By River Reporter Feb 21, 2013

A Kingston student is fearing for his family and friends in Iran after they were sentenced to death by the Iranian courts.

Jack Hammond and Jamie Elliott

A KU student has described his fears for his two cousins and three friends after they were sentenced to death by the Iranian courts.

Kamil Alboshoka’s two cousins, Jabber and Mokhtar, along with his three friends Mohammed Amouri, Hashem Shabani and Hadi Rashedi, were arrested in their homes in Ahwaz, Iran in 2011.

“Their death penalty decision was upheld by high revolution court in Tehran which puts them in a very dangerous situation,” said Mr Alboshoka, 29, a final year human geography student at Kingston.

“They have very poor health now and do not have access to doctors. They have a lack of food and poor facilities in the prison.”

Tortured day and night

The five were all members of Al-Hiwar, a scientific and cultural institute which works to fight the oppression of the Iranian government.

The activists were arrested on charges including ‘enmity against God’, ‘corruption on earth’ and spreading propaganda against the system.

Following their arrest they were taken to a secret place by the security services where they were tortured day and night, it is claimed.

Mr Alboshoka said: “Hadi’s leg was broken in detention. They put Hashem’s leg in boiling water, Jaber’s jaw and teeth were broken and he lost 10kg of his weight.

“Mokhtar lost his memory because of torture.

“They tortured them with wood, cable, electric shocks, piping and put their legs inside boiling water.”

“I am so sad, I love them.”

Mr Alboshoka now holds little hope of getting his friends and family out of prison but hopes to quash the death penalty that awaits them.

He said: “I am so sad. I love them. They were very educated and active.”

Life-threatening conditions

Mr Alboshoka now feels helpless and powerless to aid the safe return of his cousins.

He said: “I would like to help but it is so difficult because it is run by a very harsh dictatorship and a racist regime.”

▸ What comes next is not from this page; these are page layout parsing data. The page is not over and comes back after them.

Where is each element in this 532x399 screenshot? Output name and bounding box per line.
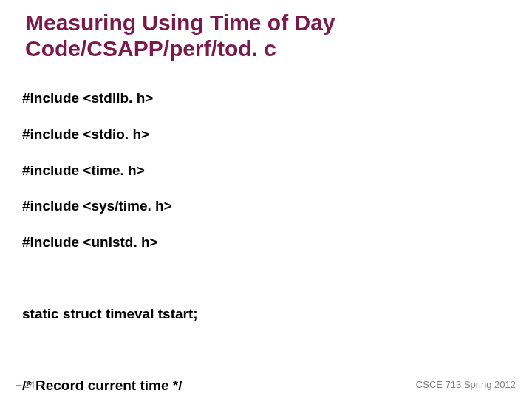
blank-line — [22, 269, 510, 287]
title-line-1: Measuring Using Time of Day — [25, 10, 335, 35]
slide-title: Measuring Using Time of Day Code/CSAPP/p… — [25, 10, 510, 61]
page-number: – 24 – — [16, 379, 43, 390]
code-line: #include <time. h> — [22, 162, 510, 180]
title-line-2: Code/CSAPP/perf/tod. c — [25, 36, 276, 61]
blank-line — [22, 341, 510, 358]
footer-course: CSCE 713 Spring 2012 — [416, 379, 516, 390]
code-line: #include <stdlib. h> — [22, 89, 510, 107]
slide: Measuring Using Time of Day Code/CSAPP/p… — [0, 0, 532, 399]
code-line: #include <stdio. h> — [22, 126, 510, 143]
code-line: static struct timeval tstart; — [22, 305, 510, 323]
code-line: #include <sys/time. h> — [22, 197, 510, 215]
code-line: #include <unistd. h> — [22, 233, 510, 251]
code-block: #include <stdlib. h> #include <stdio. h>… — [22, 72, 510, 399]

After several months, reports from the United Nations forced the regime to send the men from their isolated detention to prison.

However they still face life-threatening conditions.

A call to halt execution

Ahmed Shaheed, a UN human rights spokesman in Iran said: “It is absolutely unacceptable for individuals to be imprisoned and condemned to death for exercising their rights to freedom of peaceful assembly, association, opinion and expression, and affiliation to minority groups and to cultural institutions.”

Immense suffering

Mr Alboshoka himself was arrested and tortured by the services in 2005 after protesting against the Iranian government.

After his family paid his bail, he fled to the UK.

He said: “I have a lot of family there including cousins, male and female.

“In 2012 I lost four of my relatives, three of them killed by Iranian security guards and my 19-year-old cousin was killed under torture.”